138117 - Completed downloads are not removed from Cache folder

Reporter

Description

•

23 years ago

From Bugzilla Helper: User-Agent: Mozilla/5.0 (Macintosh; U; PPC Mac OS X; en-US; rv:0.9.9+) Gecko/20020417 BuildID: 2002041703 After completing a download, the cached file is not removed from the cache folder. The cache folder will continue to grow no matter what the size limit is set to in the prefs. Reproducible: Always Steps to Reproduce: 1. Clean out the cache folder (so that you can observer the difference in step 3) 2. Go to the provided link and choose Save As... or Open With... 3. When the file is finished, check the cache folder. Actual Results: The cached file (of approximately 16 megs) is still in the cache folder, even though the download was completed. Expected Results: The cached file should be removed upon the completion of the download This is a major bug since you could conceivably lose a lot of space very quickly (like me downloading nightlies everyday for a week, plus Chimera builds). I think that this would best be fixed by removing the cached file if the download is interupted (via loss of connection, crash of Mozilla, etc) or completed. If the download is simply paused, you're obviously going to want to keep the file. This was seen on Mac OS X 10.1.3 and 10.1.4 on a Powerbook G3 500mHz with 12gig hard drive and 512mb RAM.

Erick Wong

Comment 1

•

23 years ago

I have been experiencing the same problem on MacOS 9, so it's just not specific to Fizilla.

hirata masakazu

Comment 2

•

23 years ago

The archives and encoded files are removed by StuffitExpander after expanding, I suppose. Check the preferences of StuufitExpander.

Prachi Gauriar

Reporter

Comment 3

•

23 years ago

This isn't an issue with Stuffit. This is definitely a Mozilla issue. The completed download should be removed from the cache folder. Stuffit isn't responsible for that, Mozilla is. This really needs to be fixed by Moz 1.0. This is a serious problem in efficiency. Mozilla goes over my cache limit daily because I download a lot of files and none of them are removed from the cache folder.

Erick Wong

Comment 4

•

23 years ago

Just to clarify the problem a bit further: When you download a file, two copies are created: one goes to your designated download folder (say, the desktop), and has a normal filename like "archive.sit". A second copy is saved to the Mozilla cache folder under a hashed filename such as "0183A748d01". The problem is that this second copy is completely ignored by the cache manager and never gets deleted, even with the "Clear Disk Cache" button.
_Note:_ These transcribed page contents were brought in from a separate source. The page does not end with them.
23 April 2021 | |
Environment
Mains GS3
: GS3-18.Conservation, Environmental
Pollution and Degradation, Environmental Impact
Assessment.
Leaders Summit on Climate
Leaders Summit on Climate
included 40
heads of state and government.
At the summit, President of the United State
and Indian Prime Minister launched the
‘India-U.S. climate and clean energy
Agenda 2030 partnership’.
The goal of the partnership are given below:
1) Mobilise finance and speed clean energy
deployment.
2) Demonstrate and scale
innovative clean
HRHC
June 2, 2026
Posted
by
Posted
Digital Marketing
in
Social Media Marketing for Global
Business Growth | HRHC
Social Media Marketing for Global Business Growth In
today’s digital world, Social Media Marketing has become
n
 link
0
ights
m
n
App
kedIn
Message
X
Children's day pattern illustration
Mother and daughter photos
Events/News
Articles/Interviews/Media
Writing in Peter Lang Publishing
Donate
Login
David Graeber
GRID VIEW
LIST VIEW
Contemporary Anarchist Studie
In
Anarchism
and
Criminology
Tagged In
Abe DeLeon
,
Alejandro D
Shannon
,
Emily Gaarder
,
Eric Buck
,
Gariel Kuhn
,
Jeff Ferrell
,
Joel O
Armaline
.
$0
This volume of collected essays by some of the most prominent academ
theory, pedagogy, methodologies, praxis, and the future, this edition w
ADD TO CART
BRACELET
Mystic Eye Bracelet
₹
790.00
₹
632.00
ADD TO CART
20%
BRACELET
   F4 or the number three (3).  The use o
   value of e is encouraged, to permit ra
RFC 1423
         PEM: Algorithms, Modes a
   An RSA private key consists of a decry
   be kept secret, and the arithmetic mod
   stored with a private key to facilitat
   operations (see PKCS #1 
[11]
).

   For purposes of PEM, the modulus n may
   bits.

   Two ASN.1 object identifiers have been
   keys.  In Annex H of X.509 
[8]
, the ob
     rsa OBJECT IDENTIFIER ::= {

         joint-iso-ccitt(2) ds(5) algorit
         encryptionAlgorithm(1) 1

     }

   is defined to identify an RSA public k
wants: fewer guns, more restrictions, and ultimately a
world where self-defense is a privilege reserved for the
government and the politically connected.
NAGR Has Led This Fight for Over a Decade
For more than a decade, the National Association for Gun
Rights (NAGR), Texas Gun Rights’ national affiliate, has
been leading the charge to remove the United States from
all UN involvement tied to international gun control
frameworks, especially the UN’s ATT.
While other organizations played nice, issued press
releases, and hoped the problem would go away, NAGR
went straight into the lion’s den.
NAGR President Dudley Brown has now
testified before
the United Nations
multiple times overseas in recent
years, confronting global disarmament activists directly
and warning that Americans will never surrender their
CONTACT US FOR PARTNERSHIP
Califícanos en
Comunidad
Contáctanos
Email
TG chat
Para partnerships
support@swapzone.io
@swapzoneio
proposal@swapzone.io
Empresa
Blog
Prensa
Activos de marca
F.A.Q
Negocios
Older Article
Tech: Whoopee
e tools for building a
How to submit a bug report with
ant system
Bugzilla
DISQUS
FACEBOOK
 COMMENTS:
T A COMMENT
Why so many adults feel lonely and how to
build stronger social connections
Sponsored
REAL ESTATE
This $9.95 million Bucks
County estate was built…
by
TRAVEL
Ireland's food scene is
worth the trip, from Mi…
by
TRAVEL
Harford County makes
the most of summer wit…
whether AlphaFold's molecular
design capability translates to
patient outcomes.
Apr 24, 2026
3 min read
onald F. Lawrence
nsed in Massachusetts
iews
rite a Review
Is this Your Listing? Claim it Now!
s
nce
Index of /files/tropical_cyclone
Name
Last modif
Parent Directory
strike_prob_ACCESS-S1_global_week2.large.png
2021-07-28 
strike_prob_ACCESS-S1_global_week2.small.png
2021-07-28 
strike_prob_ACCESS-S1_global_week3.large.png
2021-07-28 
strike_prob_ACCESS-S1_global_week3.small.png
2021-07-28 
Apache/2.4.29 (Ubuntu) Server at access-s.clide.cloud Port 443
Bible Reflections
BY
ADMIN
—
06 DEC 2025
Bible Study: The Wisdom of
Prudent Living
Obviously, this leads to a rapid and persistent bloating of the cache folder. I wonder if this bug should be filed under "Networking: Cache"?

Prachi Gauriar

Reporter

Comment 5

•

23 years ago

I totally missed that category. I'm moving it. Maybe work will be done on it.
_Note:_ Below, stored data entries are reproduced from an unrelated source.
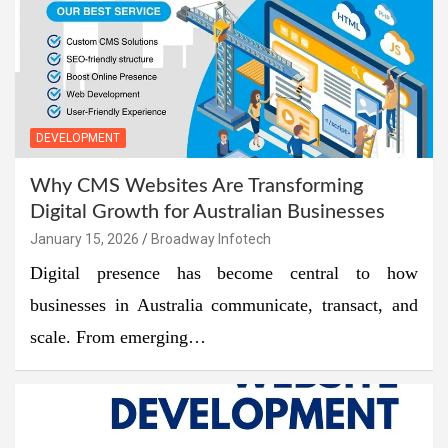
DEVELOPMENT
Why CMS Websites Are Transforming
Digital Growth for Australian Businesses
January 15, 2026
Broadway Infotech
Digital presence has become central to how
businesses in Australia communicate, transact, and
scale. From emerging…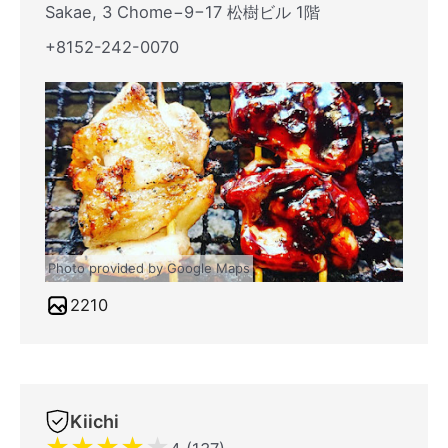
Sakae, 3 Chome−9−17 松樹ビル 1階
+8152-242-0070
Photo provided by Google Maps
2210
Kiichi
★
★
★
★
★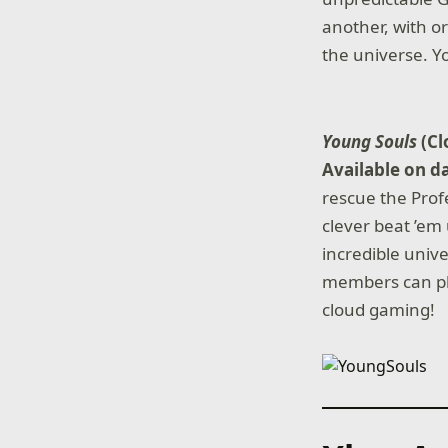
another, with or
the universe. Yo
Young Souls
(C
Available on d
rescue the Prof
clever beat ’em
incredible unive
members can pla
cloud gaming!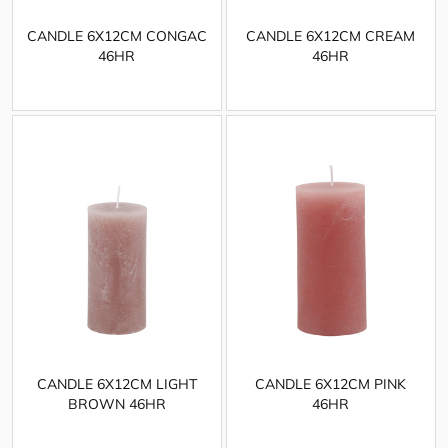
CANDLE 6X12CM CONGAC
CANDLE 6X12CM CREAM
46HR
46HR
CANDLE 6X12CM LIGHT
CANDLE 6X12CM PINK
BROWN 46HR
46HR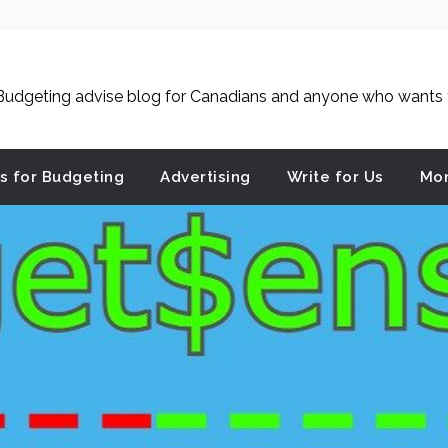
udgeting advise blog for Canadians and anyone who wants to
es for Budgeting
Advertising
Write for Us
Mon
Component: File Handling → Networking: Cache

timeless

Comment 6

•

23 years ago

.

Assignee: law → gordon

QA Contact: sairuh → tever

Prachi Gauriar

Reporter

Comment 7

•

23 years ago

*** This bug has been confirmed by popular vote. ***

Status: UNCONFIRMED → NEW

Ever confirmed: true

ajbu

Comment 8

•

23 years ago

I am also having this problem on Windows XP. Is there a separate bug for Windows on this that I missed, or should this be set to OS: All? Was a real problem for me downloading Linux ISO files, having my boot disk filled up and crashing Windows...

Prachi Gauriar

Reporter

Comment 9

•

23 years ago

I'm going to go ahead and change this to OS->All, Platform->All based on comment 8.

OS: MacOS X → All

Hardware: Macintosh → All

Matthias Versen [:Matti]

Comment 10

•

23 years ago

*** Bug 142791 has been marked as a duplicate of this bug. ***

Andrew Hagen

Comment 11

•

22 years ago

Proposed relnote: Downloaded files are never removed from the disc cache. This can be problematic if downloaded files are very large. Workaround: go to the profile directory and manually delete them.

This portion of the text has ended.